Bushfires one day and floods the next — the likelihood of back-to-back severe weather events during Australian summers is increasing in a warming climate.
In 2019-2020, the that was followed by downpours and flooding over the next two years, complicating the response and recovery efforts.

The Climate Council warns there is a growing risk that different parts of Australia may face more than one disaster at once or in quick succession, with cascading severe weather events a live possibility for the summer that’s just begun.

“We call it climate whiplash,” former commissioner of Fire and Rescue NSW Greg Mullins said during a media briefing on Thursday.

“We go from heatwaves and fires to floods and storms.”

The long-range forecast

Above-average temperatures are predicted for the 2024-25 summer in many parts of Australia, based on the Bureau of Meteorology’s long-range forecasts.

Warmer-than-average days can be expected in much of the nation as well as sweatier evenings, with unusually high overnight temperatures predicted for much of northern, eastern and western Australia.

The summer will also likely be wetter than normal — especially in December — with a greater chance of unusually high rainfall in parts of Australia’s east and north-west.
But expectations of a wet start to summer do not rule out bushfires, with patches of the country, particularly grasslands in western Victoria and eastern South Australia and parts of NSW, already at a higher risk of fires.
Mullins said heavy rain was a double-edged sword for firefighters.

“If it doesn’t rain, we go, ‘Oh God, here come the fires’,” he said.

“And if it does rain, we go, ‘Oh no, the fuel is going to build up’,” Mullins said.
Grass dries faster than bush and forest vegetation and becomes fuel for fast-moving fires that endanger pasture, stock animals and homes.
“It can rain, and then two days later, if you have a hot, windy day, it can burn, even if it’s muddy and wet underneath, and fire trucks will get bogged,” he said.

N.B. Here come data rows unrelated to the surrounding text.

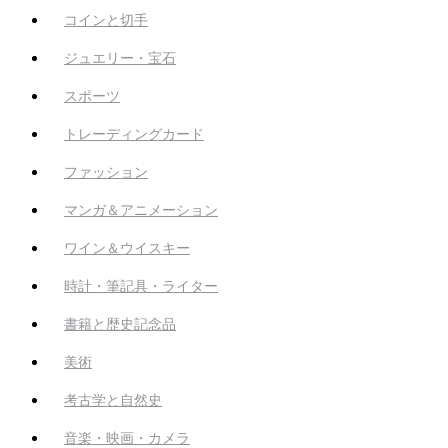
コインと切手
ジュエリー・宝石
スポーツ
トレーディングカード
ファッション
マンガ＆アニメーション
ワイン＆ウイスキー
時計・筆記具・ライター
書籍と歴史記念品
美術
考古学と自然史
音楽・映画・カメラ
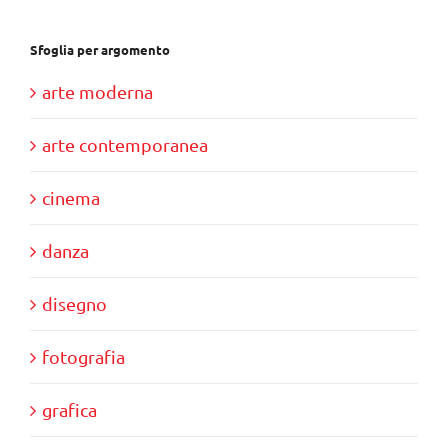
Sfoglia per argomento
arte moderna
arte contemporanea
cinema
danza
disegno
fotografia
grafica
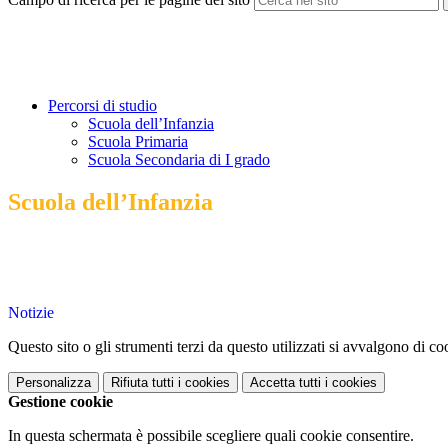
Percorsi di studio
Scuola dell’Infanzia
Scuola Primaria
Scuola Secondaria di I grado
Scuola dell’Infanzia
Notizie
Questo sito o gli strumenti terzi da questo utilizzati si avvalgono di coo
Personalizza
Rifiuta tutti
i cookies
Accetta tutti
i cookies
Gestione cookie
In questa schermata è possibile scegliere quali cookie consentire.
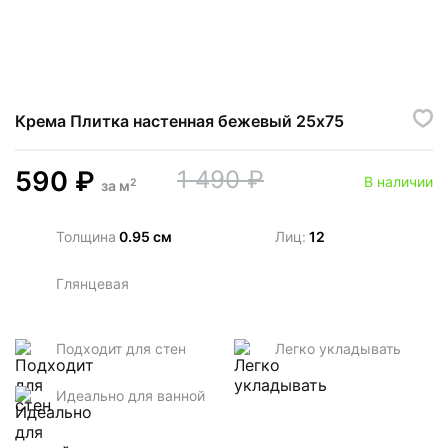
Крема Плитка настенная бежевый 25х75
590
₽
1 490
₽
В наличии
2
за
м
Толщина
0.95 см
Лиц:
12
Глянцевая
Подходит для стен
Легко укладывать
Идеально для ванной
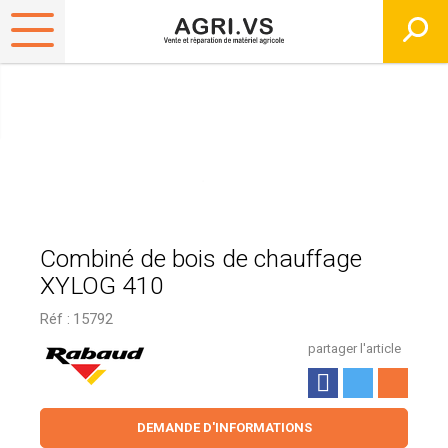
Combiné de bois de chauffage
XYLOG 410
Réf :
15792
partager l'article
DEMANDE D'INFORMATIONS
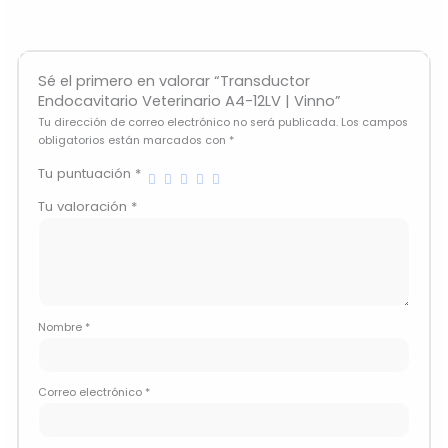
Sé el primero en valorar “Transductor
Endocavitario Veterinario A4-12LV | Vinno”
Tu dirección de correo electrónico no será publicada.
Los campos
obligatorios están marcados con
*
Tu puntuación
*
Tu valoración
*
Nombre
*
Correo electrónico
*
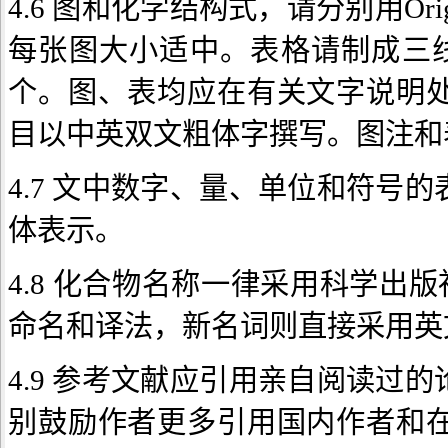
4.6 图和化学结构式，请分别用Origi
每张图大小适中。表格请制成三
个。图、表均应在有关文字说明
目以中英双文粗体字撰写。图注和
4.7 文中数字、量、单位和符号
体表示。
4.8 化合物名称一律采用科学出版
命名和译法，新名词则直接采用英
4.9 参考文献应引用亲自阅读过
别鼓励作者更多引用国内作者和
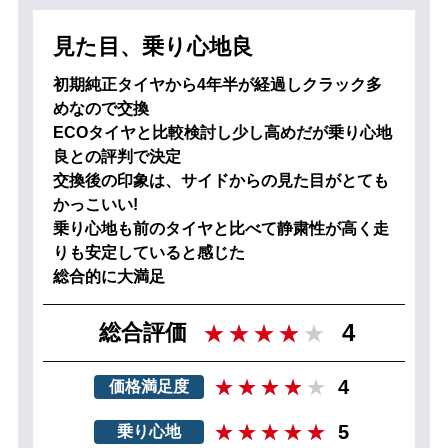
見た目、乗り心地良
初期純正タイヤから4年半が経過しクラック多
めなので交換
ECOタイヤと比較検討し少し高めだが乗り心地
良との評判で決定
交換後の印象は、サイドからの見た目がとても
かっこいい!
乗り心地も前のタイヤと比べて静粛性が高く走
りも安定していると感じた
総合的に大満足
4
総合評価
4
価格満足度
5
乗り心地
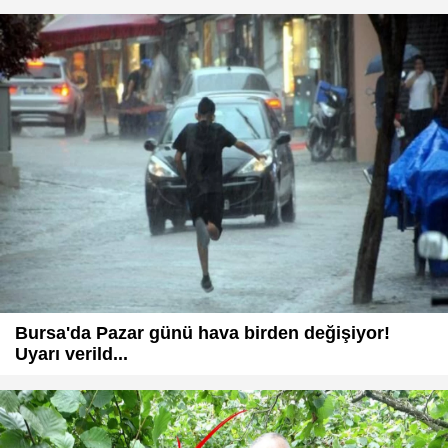
Bursa'da Pazar günü hava birden değişiyor!
Uyarı verild...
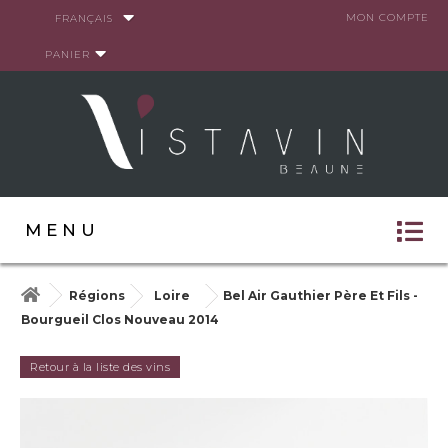
Panneau de gestion des cookies
MON COMPTE
FRANÇAIS
PANIER
MENU
Régions
Loire
Bel Air Gauthier Père Et Fils -
Bourgueil Clos Nouveau 2014
Retour à la liste des vins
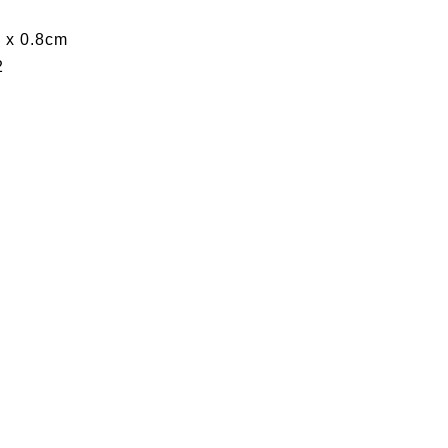
 x 0.8cm
2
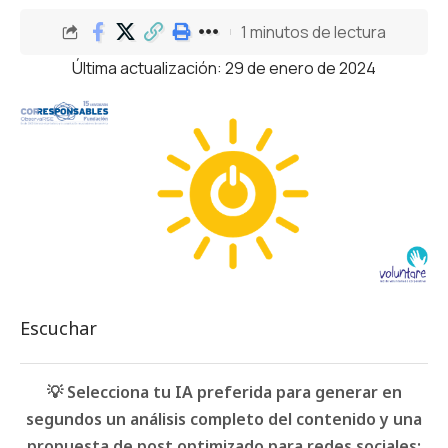
1 minutos de lectura
Última actualización: 29 de enero de 2024
Escuchar
💡 Selecciona tu IA preferida para generar en
segundos un análisis completo del contenido y una
propuesta de post optimizado para redes sociales:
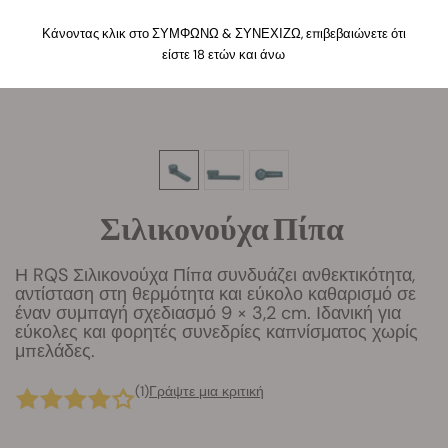
Κάνοντας κλικ στο ΣΥΜΦΩΝΩ & ΣΥΝΕΧΙΖΩ, επιβεβαιώνετε ότι
είστε 18 ετών και άνω
Σιλικονούχα Πίπα
Η RQS Σιλικονούχα Πίπα συνδυάζει ανθεκτικότητα,
αντίσταση στη θερμότητα και εύκολο καθαρισμό σε
έναν συμπαγή σχεδιασμό 9 × 3,2 cm. Ιδανική για
εύκολες και φορητές συνεδρίες καπνίσματος χωρίς
μπελάδες.
(1)
Γράψτε μια κριτική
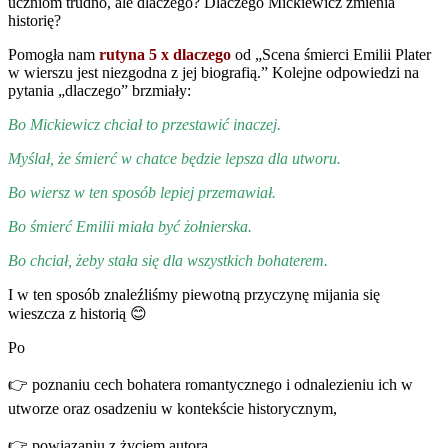
uczniom trudno, ale dlaczego? Dlaczego Mickiewicz zmienia
historię?
Pomogła nam
rutyna 5 x dlaczego
od „Scena śmierci Emilii Plater
w wierszu jest niezgodna z jej biografią.” Kolejne odpowiedzi na
pytania „dlaczego” brzmiały:
Bo Mickiewicz chciał to przestawić inaczej.
Myślał, że śmierć w chatce będzie lepsza dla utworu.
Bo wiersz w ten sposób lepiej przemawiał.
Bo śmierć Emilii miała być żołnierska.
Bo chciał, żeby stała się dla wszystkich bohaterem.
I w ten sposób znaleźliśmy piewotną przyczynę mijania się
wieszcza z historią 😊
Po
👉 poznaniu cech bohatera romantycznego i odnalezieniu ich w
utworze oraz osadzeniu w kontekście historycznym,
👉 powiązaniu z życiem autora,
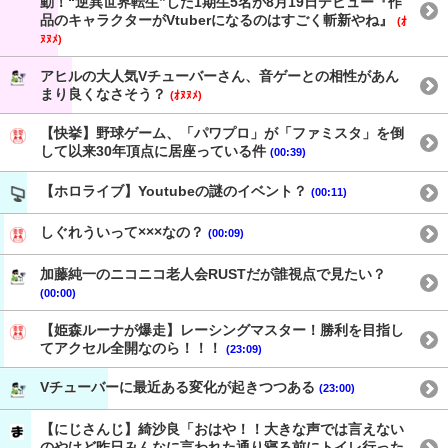
動！“逆異世界転生”した1期生5名が8月19日デビュー『作
品のキャラクターがVtuberになるのはすごく斬新やね』
(ｵ
ﾇﾇﾒ)
アヒルの大人気Vチューバーさん、音ゲーとの相性があん
まり良くなさそう？
(ｵﾇﾇﾒ)
【快挙】野球ゲーム、「パワプロ」が「ファミスタ」を倒
して以来30年頂点に居座っている件
(00:39)
【ホロライブ】Youtubeの謎のイベント？
(00:11)
しぐれういって×××なの？
(00:09)
加藤純一のニコニコ老人会RUSTだが誰視点で見たい？
(00:00)
【姫森ルーナが爆走】レーシングマスター！勝利を目指し
てアクセル全開なのら！！！
(23:09)
Vチューバーに最近ある変化が起きつつある
(23:00)
【にじさんじ】綺沙良「おはや！！大きな声では言えない
のやけど昨日みんなに言われた通り寝る前にトイレ行った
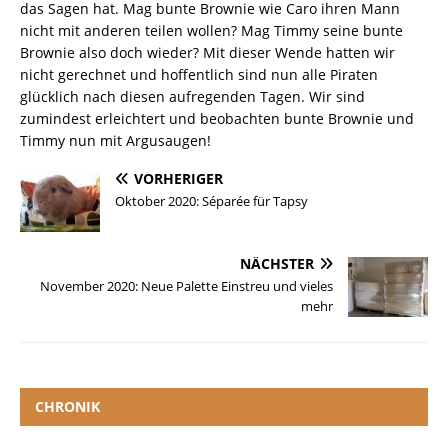
das Sagen hat. Mag bunte Brownie wie Caro ihren Mann
nicht mit anderen teilen wollen? Mag Timmy seine bunte
Brownie also doch wieder? Mit dieser Wende hatten wir
nicht gerechnet und hoffentlich sind nun alle Piraten
glücklich nach diesen aufregenden Tagen. Wir sind
zumindest erleichtert und beobachten bunte Brownie und
Timmy nun mit Argusaugen!
VORHERIGER
Oktober 2020: Séparée für Tapsy
NÄCHSTER
November 2020: Neue Palette Einstreu und vieles
mehr
CHRONIK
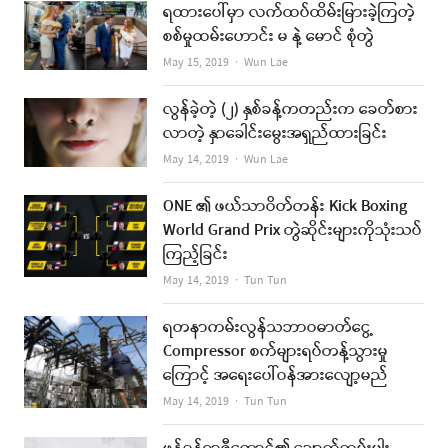
ရထားပေါ်မှာ လက်ထပ်ထိမ်းမြားခဲ့ကြတဲ့
စစ်မှုထမ်းဟောင်း မ နဲ့ မောင် စုံတွဲ
Author
May 15, 2019
Wun Lae
လွန်ခဲ့တဲ့ (၂) နှစ်ခန့်ကတည်းက ခေတ်စား
လာတဲ့ နှာခေါင်းမွေးအရှည်ထားခြင်း
Author
May 14, 2019
Wun Lae
ONE ၏ ဖယ်သာဝိတ်တန်း Kick Boxing
World Grand Prix တွဲဆိုင်းများကိုသုံးသပ်
ကြည့်ခြင်း
Author
May 14, 2019
Tun Tun
ရတနာကမ်းလွန်သဘာဝဓာတ်ငွေ့
Compressor စက်များရပ်တန့်သွားမှု
ကြောင့် အရေးပေါ်ဝန်အားလျော့မည်
Author
May 14, 2019
Tun Tun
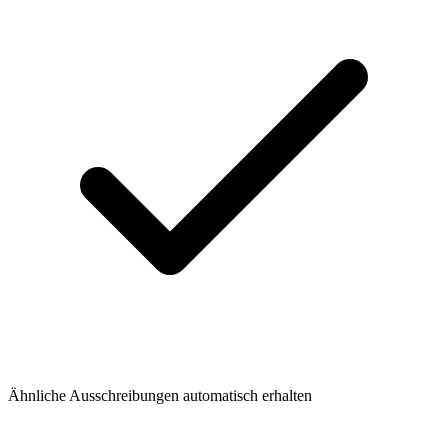
Ähnliche Ausschreibungen automatisch erhalten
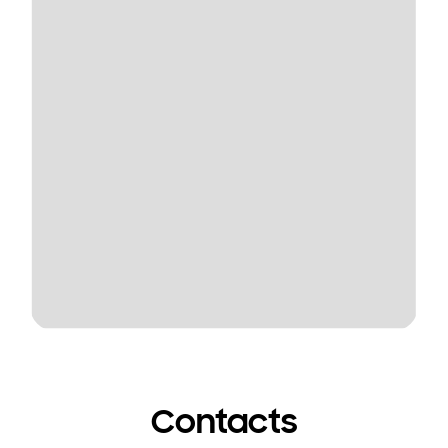
Contacts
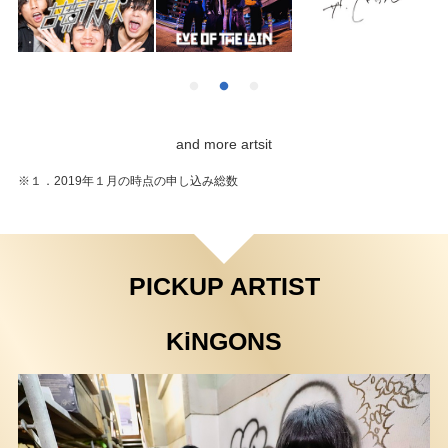
and more artsit
※１．2019年１月の時点の申し込み総数
PICKUP ARTIST
KiNGONS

“We’ve had fires like that.”

Increasing unpredictability

Professor Emeritus David Karoly, a climate scientist at the University of Melbourne, highlighted the risks posed by higher night-time temperatures.
Without a cooling reprieve in the evening, sleep is more difficult, weighing on human health, mental wellbeing and productivity.
Hotter conditions at night further pose challenges for bushfire management and hazard reduction burning, said Karoly, the former leader of the Earth Systems and Climate Change Hub in the government’s National Environmental Science Program.

He said predicting summer conditions had become increasingly challenging and erratic.

“Even last year, the Bureau of Meteorology had been forecasting drier conditions in spring, which we did experience,” Karoly said.
“And then it changed in November and in the summer to be actually much wetter conditions because the ocean temperatures around Australia are much hotter than normal.

“Climate pollution from coal, oil and gas have led to hotter global temperatures, but also hotter ocean temperatures.”